Училась она старательно на «отлично», но при этом почти постоянно укрывалась в особую застенчивость и в «первыя отличницы» не рвалась (в «первыя красавицы» - тоже:). Помнится, в классе шестом мы писали по русскому языку сочинение – продолжение разсказа из учебника про мальчика, который обменял у одноклассника новую штуковину, ни то фонарик, ни то ножик, на живую птичку и отпустил ее на волю. Наталья оказалась единственной из всех, кто угадал, чего стоило ему решиться на этот обмен. И это было неожиданно, словно вспышка молнии в тихую звездную ночь: правильно решить задачу по математике или физике для девчонки в сущности дело простое, для этого достаточно выучить нужныя формулы, а вот просчитать ситуацию – тут уж одной зубрежкой не обойдешься. Но эта молния вспыхнула только раз, и потом все в той же густой ночи беззвучно мерцали серебристыя искорки звезд.

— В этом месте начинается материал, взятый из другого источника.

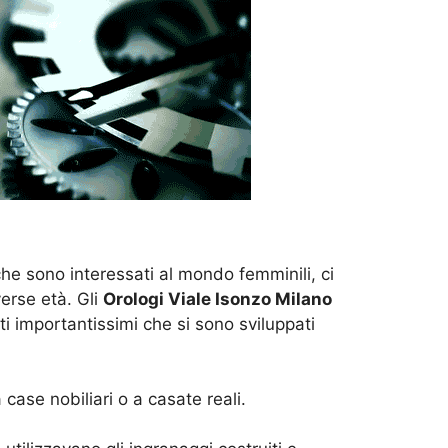
 che sono interessati al mondo femminili, ci
erse età. Gli
Orologi Viale Isonzo Milano
 importantissimi che si sono sviluppati
ase nobiliari o a casate reali.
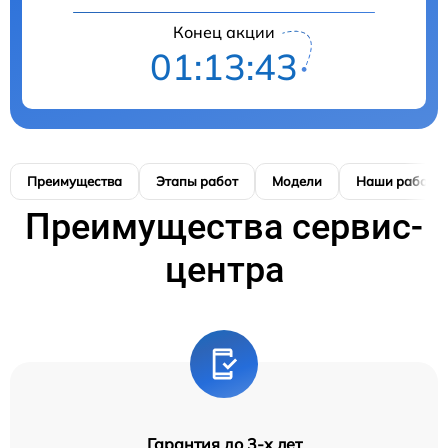
Конец акции
01:13:42
Преимущества
Этапы работ
Модели
Наши работы
Преимущества сервис-
центра
Гарантия до 3-х лет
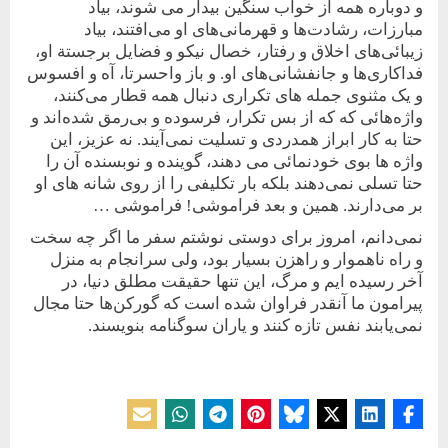
و دوباره همه از ‏خواب سنگین بیدار می شوند، بیاد
مبارزات، رشادت‌ها و قهرمانی‌های او می‌افتند، بیاد
‏زیبائی‌های اخلاق و رفتار، خصال نیکو و فضایل برجستة او،
فداکاری‌ها و ‏جانفشانی‌های او. و باز واحسرتا، آه و افسوس
و یک مثنوی جمله های ‏تکراری دنبال همه قطار می‌کنند،
واژه‌هائی که که از بس تکرار، فرسوده ‏و بی‌رمق شده‌اند و
حتا به کار ابراز همدردی و تسلیت نمی‌آیند. نه عزیز، ‏این
واژه ها بوی خودنمائی می دهند، گوینده و نوبسنده آن را
حتا تسلی نمی‌دهند بلکه بار تکلیفی را از روی ‏شانه های او
بر می‌دارند. همین و بعد فراموشی! فراموشی …‏
نمی‌دانم، امروز برای دوستی نوشتم سفر ما اگر چه سخت
و راه ناهموار ‏و راهزن بسیار بود، ولی سرانجام به منزل
آخر رسیده ایم و مرگ، این ‏تنها حقیقت مطلق دنیا، در
پیرامون ما آنقدر فراوان شده است که گورکن‌ها ‏حتا مجال
نمی‌یابند نفس تازه کنند و یاران سوگنامه بنویسند.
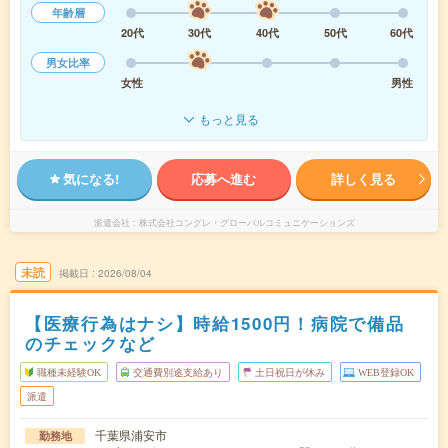
年齢層
20代
30代
40代
50代
60代
男女比率
女性
男性
もっと見る
気になる!
応募へ進む
詳しく見る
派遣会社
株式会社コングレ・グローバルコミュニケーションズ
未読
掲載日
2026/08/04
【医療行為はナシ】時給1500円！病院で備品
のチェックなど
職種未経験OK
交通費別途支給あり
土日祝日が休み
WEB登録OK
派遣
千葉県浦安市
勤務地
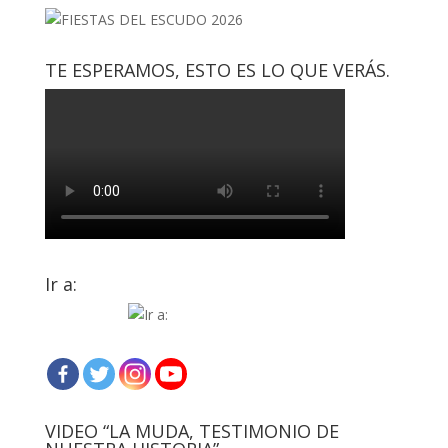
TE ESPERAMOS, ESTO ES LO QUE VERÁS.
Ir a:
VIDEO “LA MUDA, TESTIMONIO DE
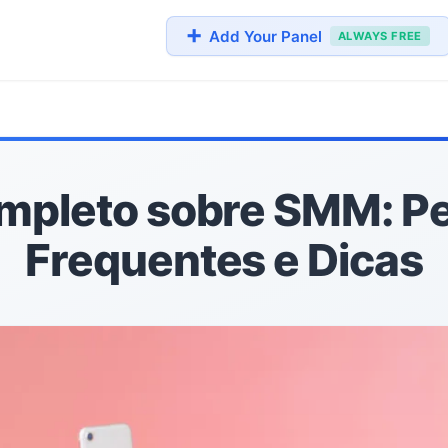
➕
Add Your Panel
ALWAYS FREE
mpleto sobre SMM: P
Frequentes e Dicas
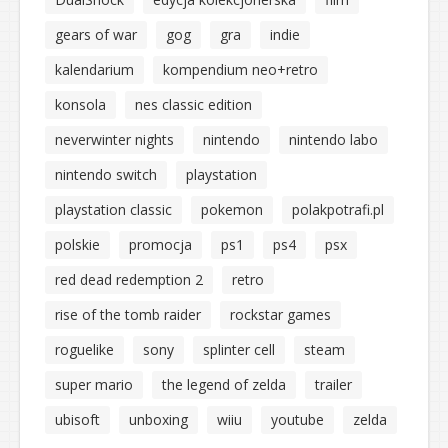
gears of war
gog
gra
indie
kalendarium
kompendium neo+retro
konsola
nes classic edition
neverwinter nights
nintendo
nintendo labo
nintendo switch
playstation
playstation classic
pokemon
polakpotrafi.pl
polskie
promocja
ps1
ps4
psx
red dead redemption 2
retro
rise of the tomb raider
rockstar games
roguelike
sony
splinter cell
steam
super mario
the legend of zelda
trailer
ubisoft
unboxing
wiiu
youtube
zelda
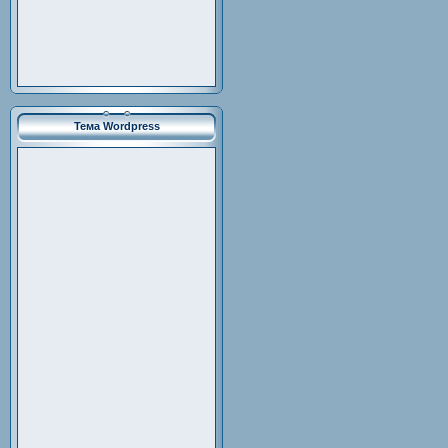
Тема Wordpress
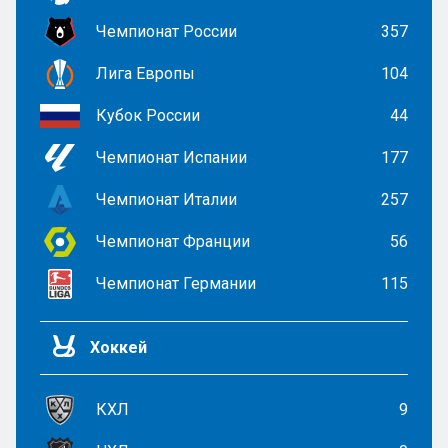
Чемпионат России
357
Лига Европы
104
Кубок России
44
Чемпионат Испании
177
Чемпионат Италии
257
Чемпионат Франции
56
Чемпионат Германии
115
Хоккей
КХЛ
9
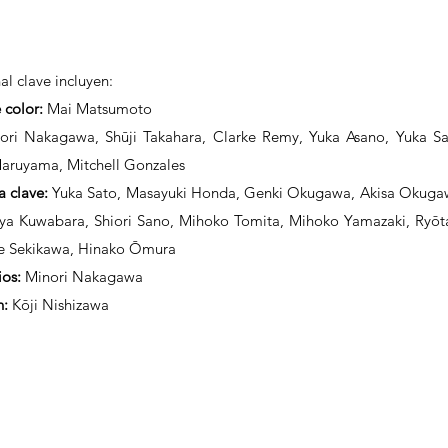
l clave incluyen:
 color:
 Mai Matsumoto
ori Nakagawa, Shūji Takahara, Clarke Remy, Yuka Asano, Yuka Sat
aruyama, Mitchell Gonzales
 clave:
 Yuka Sato, Masayuki Honda, Genki Okugawa, Akisa Okugaw
ya Kuwabara, Shiori Sano, Mihoko Tomita, Mihoko Yamazaki, Ryōta
e Sekikawa, Hinako Ōmura
ios:
 Minori Nakagawa
n:
 Kōji Nishizawa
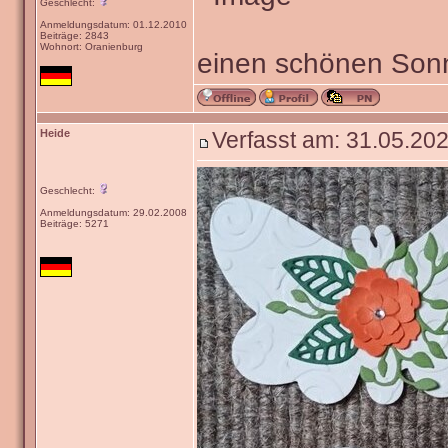
Geschlecht:
Anmeldungsdatum: 01.12.2010
Beiträge: 2843
Wohnort: Oranienburg
einen schönen Sonn
Heide
Verfasst am: 31.05.202
Geschlecht:
Anmeldungsdatum: 29.02.2008
Beiträge: 5271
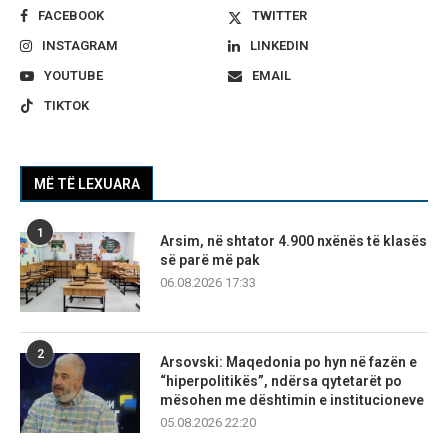
FACEBOOK
TWITTER
INSTAGRAM
LINKEDIN
YOUTUBE
EMAIL
TIKTOK
MË TË LEXUARA
1
Arsim, në shtator 4.900 nxënës të klasës
së parë më pak
06.08.2026 17:33
2
Arsovski: Maqedonia po hyn në fazën e
“hiperpolitikës”, ndërsa qytetarët po
mësohen me dështimin e institucioneve
05.08.2026 22:20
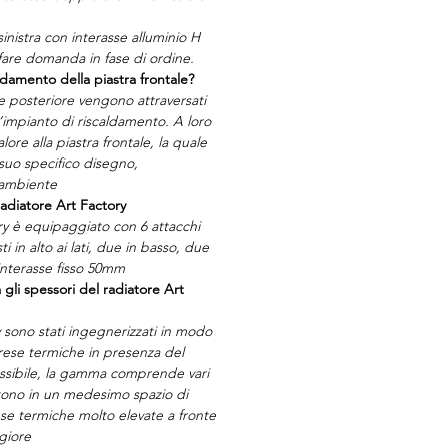
sinistra con interasse alluminio H
are domanda in fase di ordine.
ldamento della piastra frontale?
te posteriore vengono attraversati
l’impianto di riscaldamento. A loro
lore alla piastra frontale, la quale
 suo specifico disegno,
 ambiente
radiatore Art Factory
ory è equipaggiato con 6 attacchi
i in alto ai lati, due in basso, due
interasse fisso 50mm
 gli spessori del radiatore Art
y sono stati ingegnerizzati in modo
 rese termiche in presenza del
sibile, la gamma comprende vari
tono in un medesimo spazio di
ese termiche molto elevate a fronte
giore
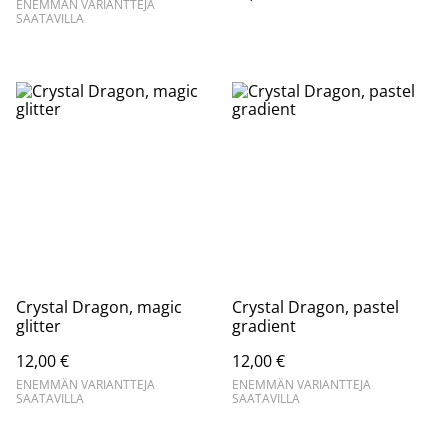
ENEMMÄN VARIANTTEJA
SAATAVILLA
Crystal Dragon, magic
Crystal Dragon, pastel
glitter
gradient
12,00 €
12,00 €
ENEMMÄN VARIANTTEJA
ENEMMÄN VARIANTTEJA
SAATAVILLA
SAATAVILLA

А на следующий год она ушла из нашей школы в другую, более старую, но более близкую, всего в паре автобусных остановок от ея дома. К тому же в ту школу ходили все ея подруги-соседки, а в нашем классе она дружила «по росту», - держалась самых высоких девчонок. Что же до мальчишек, то мало кто доставал ей головой выше плеча. После ея ухода я перестал ходить в походы с нашей классной руководительницей – она преподавала географию – на Северо-Восточный перевал, которые прежде очень любил, хотя Наталья не была ни в одном из этих походов. Мне казалось, это прежде всего потому, что сухия горныя тропы через мелколиственные кусты и деревья – не ея стихия. Ей, по-моему, больше всего подходили пляжи за городом, под лесистым склоном, обращенным к открытому морю. Там, в укрытом от норд-оста месте, находится единственная у нас настоящая курортная зона, куда попасть тогда можно было только по путевкам или на своей машине (ну, или в крайнем случае пешком, если не лень пройти восемь километров от конечной остановки автобуса). И поэтому, когда моей бабушке-пенсионерке предложили поработать на одной из баз отдыха кастеляншей летом, я, закончив седьмой класс, практически переселился к ней на эту самую базу, в надежде встретить там Наталью. Но в то лето я смог разве что в первый и в последний раз в жизни побывать футбольным болельщиком (и даже проиграть две бутылки пепси-колы в споре за полуфинал чемпионата мiра), поплавать в штормовую волну, и всерьез принялся за изучение французского, осознав за учебником, что три года подряд я только хвастался тем, что учу его сам. Сколько бы я ни бродил по базам отдыха и по берегу, Наталью не видел нигде. Кстати, безумство, о котором я обещал разсказать и разскажу сейчас, произошло за год до того.
Безумство это было на самом деле тихое и случилось оно так. В тот день я прогуливался по пляжу у Белой Дорожки и вдруг увидел ее. Точнее сказать, ея каре и очень похожий очерк лица. Лучше увидеть не мог – в тот день очки то ли забыл, то ли намеренно не надел. И вот в чем заключалось безумство: я просто сел рядом и просидел так несколько часов кряду. Девушка была не одна, со взрослыми, поэтому я не рискнул подойти. Имелась к тому и еще причина.. Дело в том, что я уже влюбился в ее и, как положено, робел перед ней.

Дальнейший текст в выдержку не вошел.